##### Material for this exercise #####
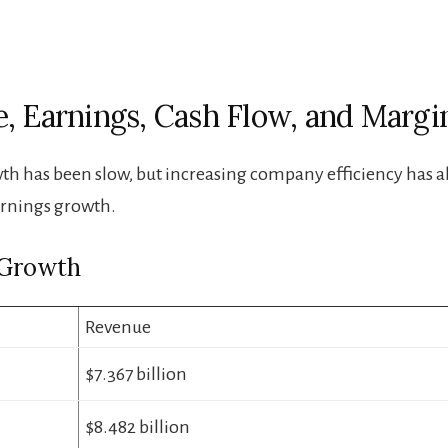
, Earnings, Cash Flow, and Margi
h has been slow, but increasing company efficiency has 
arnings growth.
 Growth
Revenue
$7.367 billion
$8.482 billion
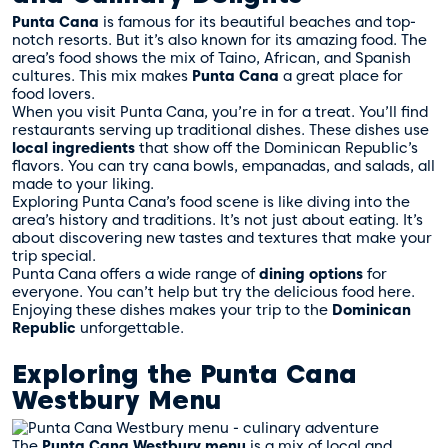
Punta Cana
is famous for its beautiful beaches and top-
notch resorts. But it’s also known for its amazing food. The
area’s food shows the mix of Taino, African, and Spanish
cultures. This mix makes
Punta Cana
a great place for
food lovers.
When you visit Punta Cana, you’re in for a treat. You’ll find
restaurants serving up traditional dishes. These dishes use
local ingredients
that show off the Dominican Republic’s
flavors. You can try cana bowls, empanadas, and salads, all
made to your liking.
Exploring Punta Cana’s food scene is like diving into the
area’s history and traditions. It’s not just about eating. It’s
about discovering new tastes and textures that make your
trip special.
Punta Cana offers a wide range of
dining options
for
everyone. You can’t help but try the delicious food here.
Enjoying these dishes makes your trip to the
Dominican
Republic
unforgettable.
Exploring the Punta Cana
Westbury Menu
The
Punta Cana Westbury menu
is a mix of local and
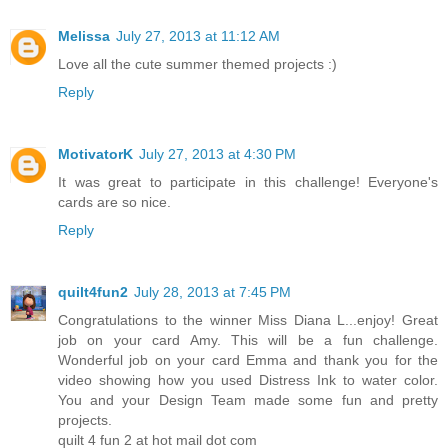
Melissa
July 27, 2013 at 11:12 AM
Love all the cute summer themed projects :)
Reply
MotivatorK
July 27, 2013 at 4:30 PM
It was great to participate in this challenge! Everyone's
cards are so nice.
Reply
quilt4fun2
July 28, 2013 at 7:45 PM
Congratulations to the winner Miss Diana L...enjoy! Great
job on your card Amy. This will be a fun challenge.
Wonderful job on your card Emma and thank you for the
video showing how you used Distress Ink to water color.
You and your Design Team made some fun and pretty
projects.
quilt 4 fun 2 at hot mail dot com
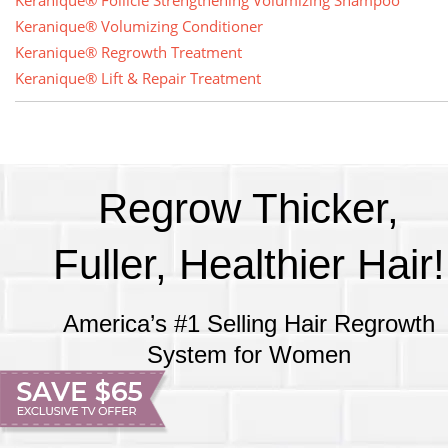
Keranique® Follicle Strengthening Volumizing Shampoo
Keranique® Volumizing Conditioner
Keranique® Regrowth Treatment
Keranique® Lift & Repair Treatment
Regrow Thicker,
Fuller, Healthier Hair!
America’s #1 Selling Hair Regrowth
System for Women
#####
Reproduce nothing but the lines that run from the line containing "Wonderful job on" through the last line of the records, inclusive. Omit the pictures.

# Answer to the exercise
Wonderful job on your card Emma and thank you for the
video showing how you used Distress Ink to water color.
You and your Design Team made some fun and pretty
projects.
quilt 4 fun 2 at hot mail dot com
Keranique® Follicle Strengthening Volumizing Shampoo
Keranique® Volumizing Conditioner
Keranique® Regrowth Treatment
Keranique® Lift & Repair Treatment
Regrow Thicker,
Fuller, Healthier Hair!
America’s #1 Selling Hair Regrowth
System for Women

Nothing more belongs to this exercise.